Les règlements étaient là encore pour veiller à la bonne exécution du métier, rechercher les fraudes et punir les malfaçons ; dans ce but, le travail devait autant que possible être fait dehors, ou tout au moins en pleine lumière ; gare au drapier qui aurait entassé l'étoffe de mauvaise qualité dans les recoins obscurs de sa boutique : tout doit être montré en plein jour, sous l'auvent où le badaud aime à s'attarder, où Maître Pathelin vient "engigner" le marchand naïf.

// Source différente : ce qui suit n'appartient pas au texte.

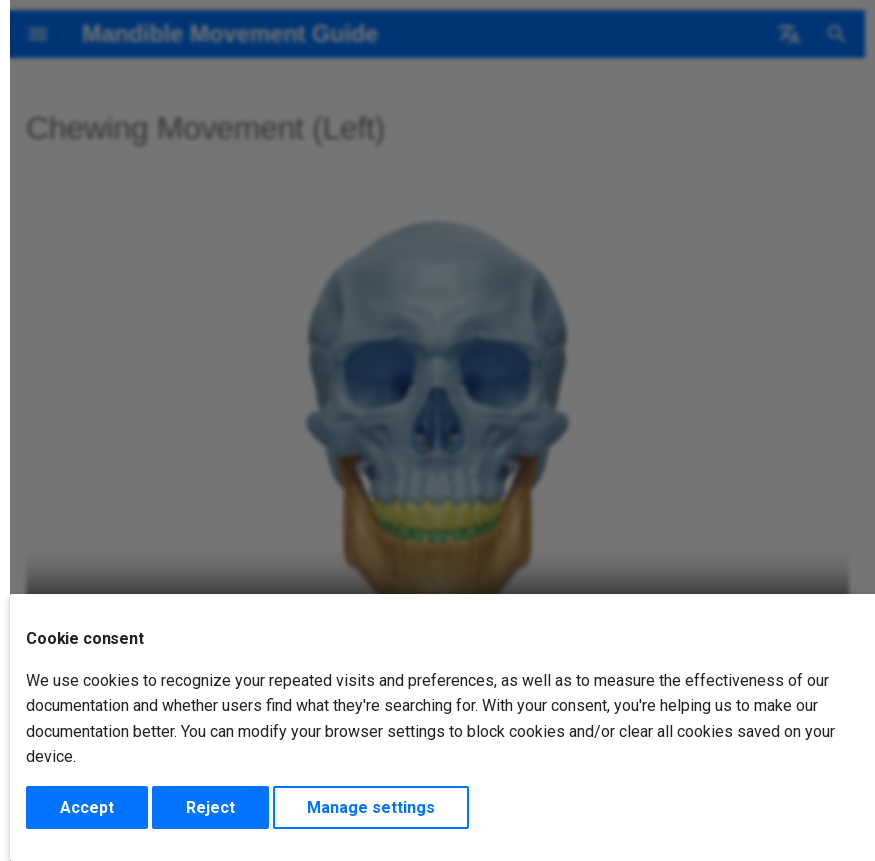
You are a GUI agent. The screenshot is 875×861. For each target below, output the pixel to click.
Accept (87, 807)
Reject (210, 807)
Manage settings (371, 807)
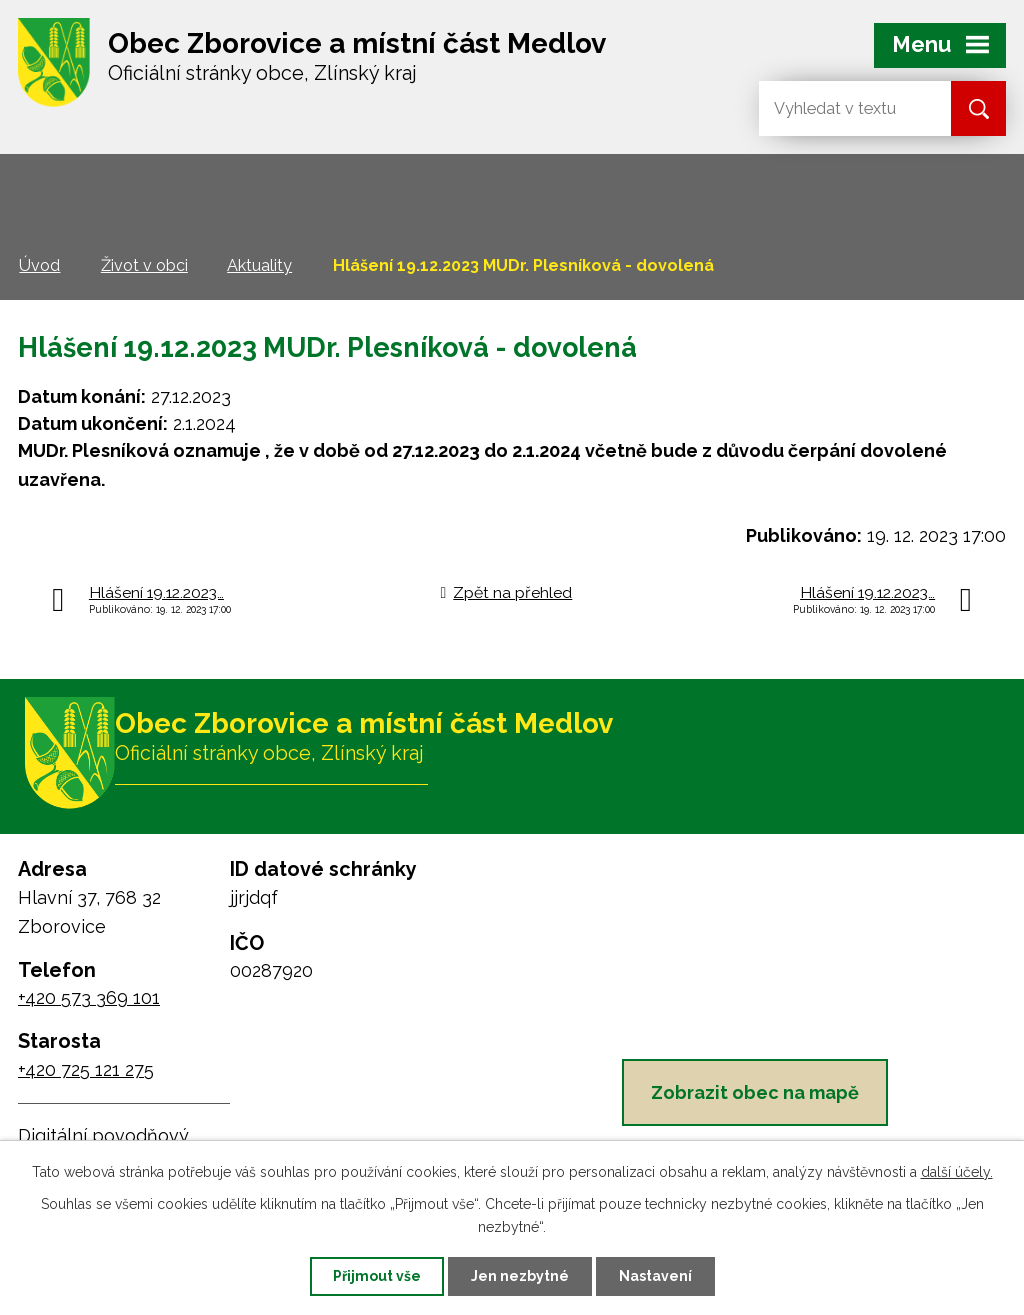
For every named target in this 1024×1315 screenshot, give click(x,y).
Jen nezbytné (520, 1276)
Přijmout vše (377, 1276)
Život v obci (144, 265)
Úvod (39, 265)
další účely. (957, 1172)
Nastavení (655, 1276)
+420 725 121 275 (86, 1069)
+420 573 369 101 (89, 997)
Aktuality (259, 265)
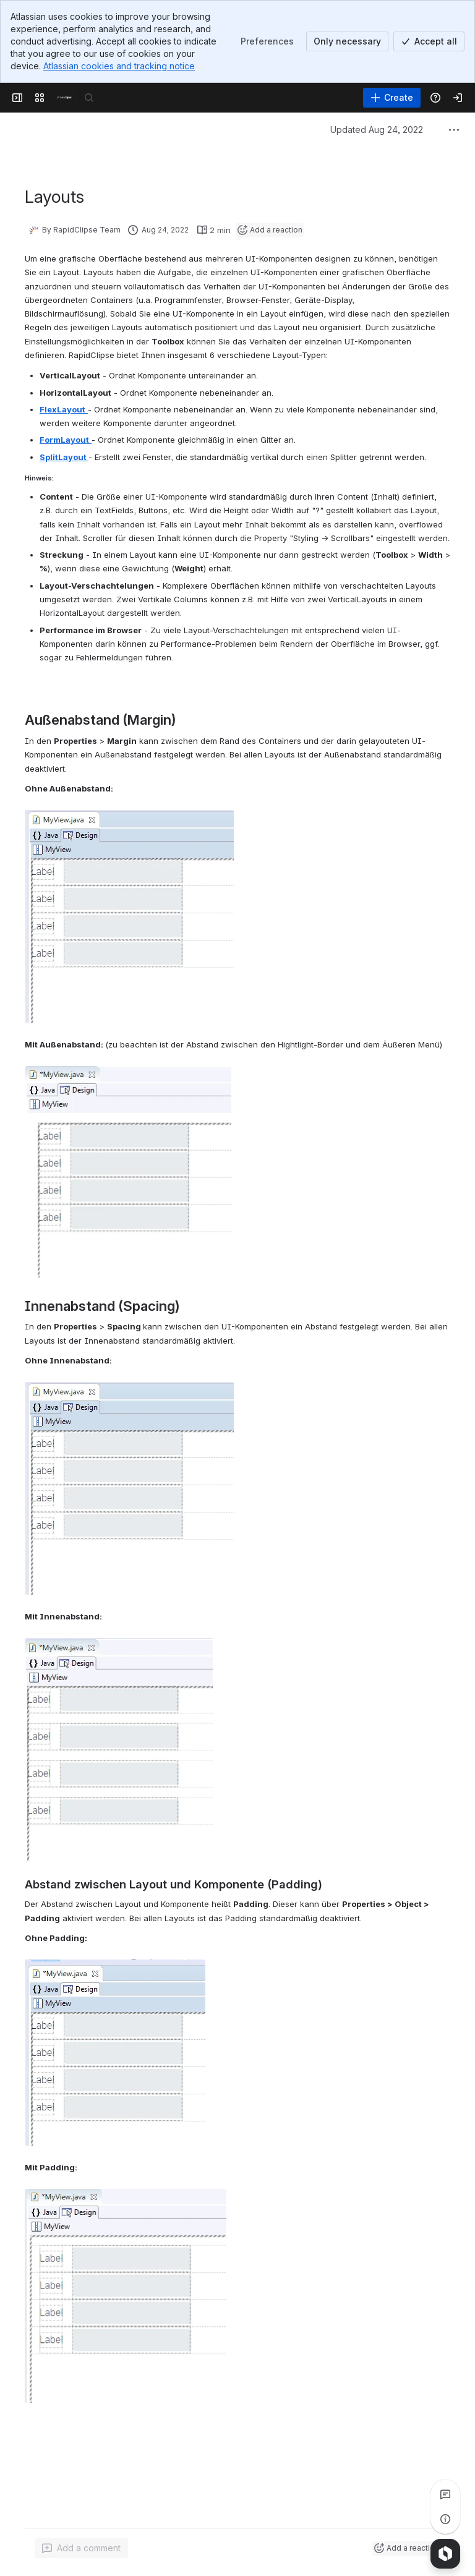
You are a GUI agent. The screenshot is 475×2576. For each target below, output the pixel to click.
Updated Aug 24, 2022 (376, 129)
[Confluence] (64, 98)
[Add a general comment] (81, 2548)
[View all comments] (445, 2494)
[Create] (392, 98)
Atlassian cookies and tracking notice (119, 66)
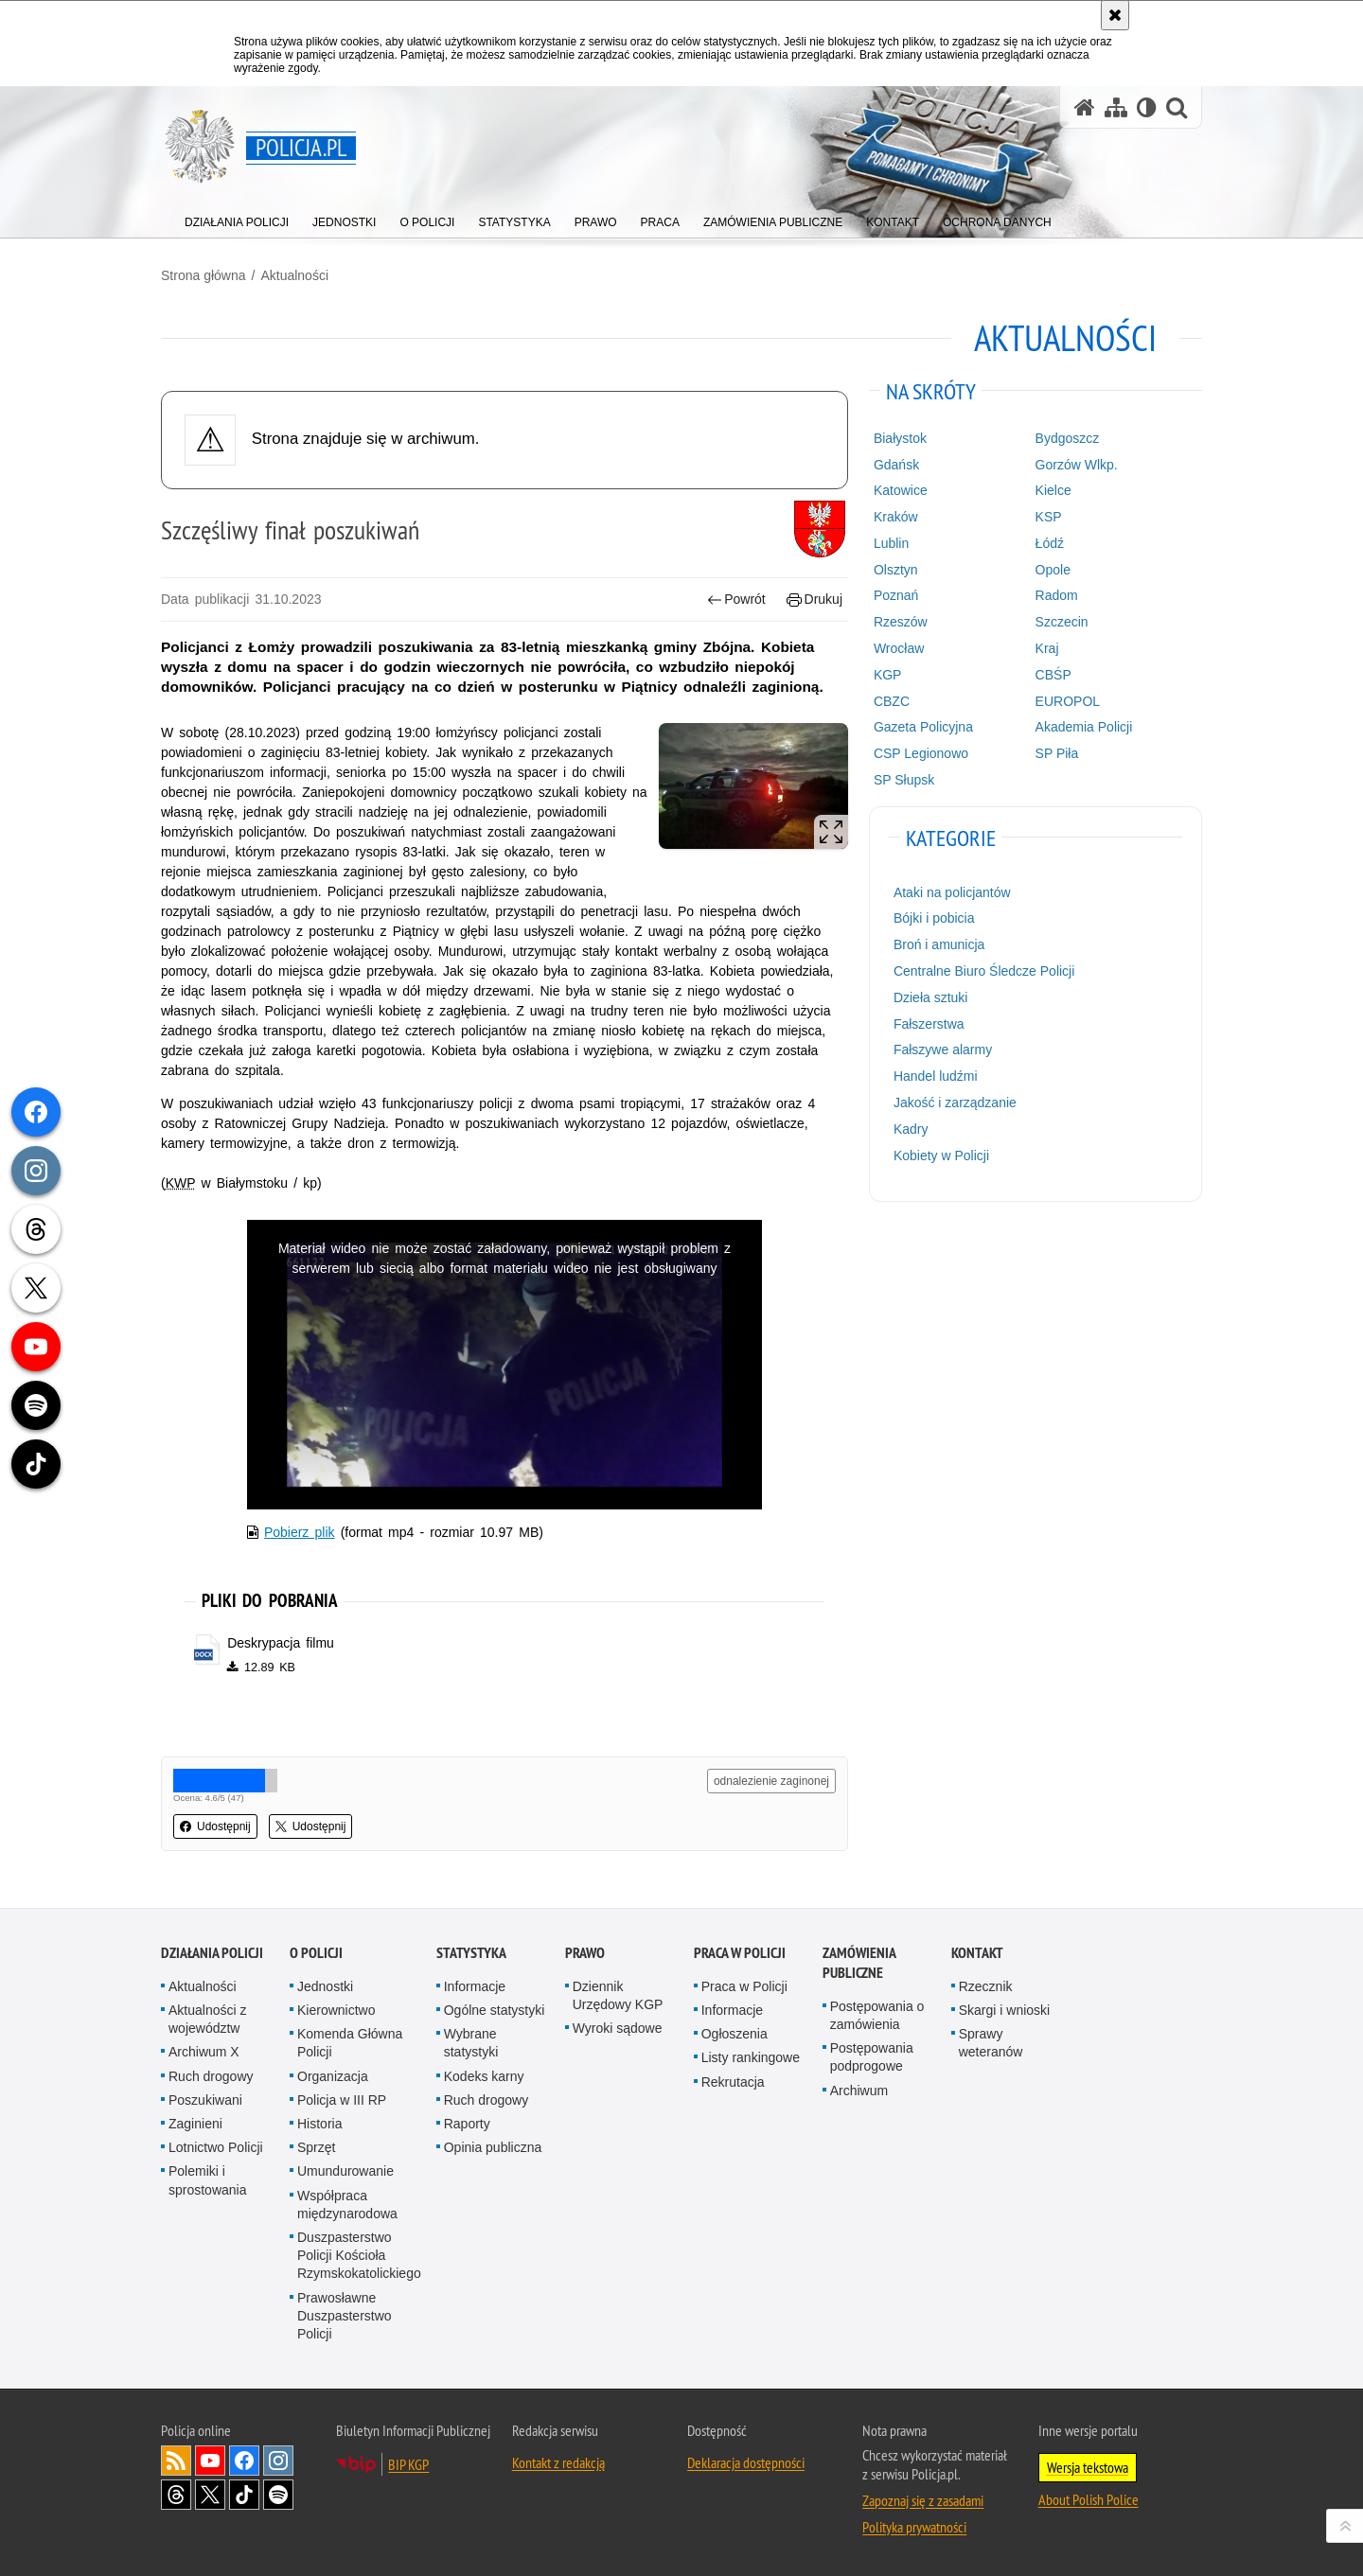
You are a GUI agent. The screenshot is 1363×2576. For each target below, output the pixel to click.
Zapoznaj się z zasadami (922, 2500)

Les maîtres-jurés ou « gardes du métier » sont là pour faire observer les règlements. Ils exercent un droit de visite sévère. Les fraudeurs sont mis au pilori, et exposés avec leur mauvaise marchandise, pendant un temps variable ; leurs compagnons sont les premiers à les montrer du doigt. C'est qu'on porte très vif le sentiment de l'honneur du métier. Ceux qui font tache excitent le mépris de leurs confrères qui se sentent atteints par la honte qui rejaillit sur le métier tout entier ; on les met au ban de la société ; on les regarde un peu comme des chevaliers parjures qui auraient mérité la dégradation. L'artisan médiéval, en général, a le culte de son travail. On en trouve le témoignage dans les romans de métier comme ceux de Thomas Deloney sur les tisserands et les cordonniers de Londres ; les cordonniers intitulent leur art "le noble métier". À suivre...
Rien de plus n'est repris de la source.